Python ast Module for Code Analysis — Deep Dive
How CPython builds the AST
When Python processes source code, it goes through several stages: tokenization (breaking source into tokens), parsing (building a parse tree), AST construction (simplifying the parse tree into an abstract syntax tree), compilation (generating bytecode), and execution. The ast module exposes the AST stage.
Internally, CPython uses a PEG parser (since Python 3.9, replacing the older LL(1) parser). The PEG parser produces a concrete syntax tree first, then a dedicated AST builder converts it to the ast node hierarchy. This two-phase approach is why ast.parse() rejects syntax errors — the full parser runs, not just a tokenizer.
Advanced parsing modes
ast.parse() accepts a mode parameter that controls what grammar rule is used:
import ast
# Parse a module (default) — expects statements
mod = ast.parse("x = 1\ny = 2", mode="exec")

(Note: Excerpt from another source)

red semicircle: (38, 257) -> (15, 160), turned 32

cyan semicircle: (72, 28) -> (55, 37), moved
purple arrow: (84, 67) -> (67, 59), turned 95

# Parse a single expression — expects one expression, returns ast.Expression
expr = ast.parse("2 + 3", mode="eval")
# Parse a single interactive statement — like the REPL
inter = ast.parse("x = 1", mode="single")

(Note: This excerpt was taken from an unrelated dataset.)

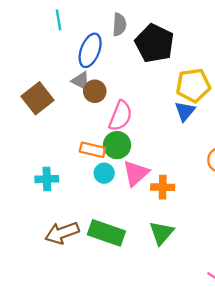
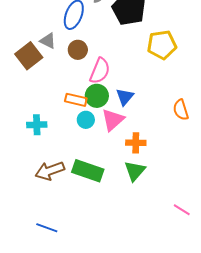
gray triangle: (81, 81) -> (48, 41), moved
blue triangle: (185, 111) -> (125, 97), moved
orange cross: (163, 187) -> (136, 143), moved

# Parse type comments (Python 3.8+)
typed = ast.parse(
"x = [] # type: List[int]",
type_comments=True
)
# Parse with feature_version to target older Python syntax
old = ast.parse("match x:\n case 1: pass", feature_version=(3, 10))
The feature_version parameter (Python 3.8+) lets you parse code as if it were a specific Python version — useful for linters that need to support multiple Python versions.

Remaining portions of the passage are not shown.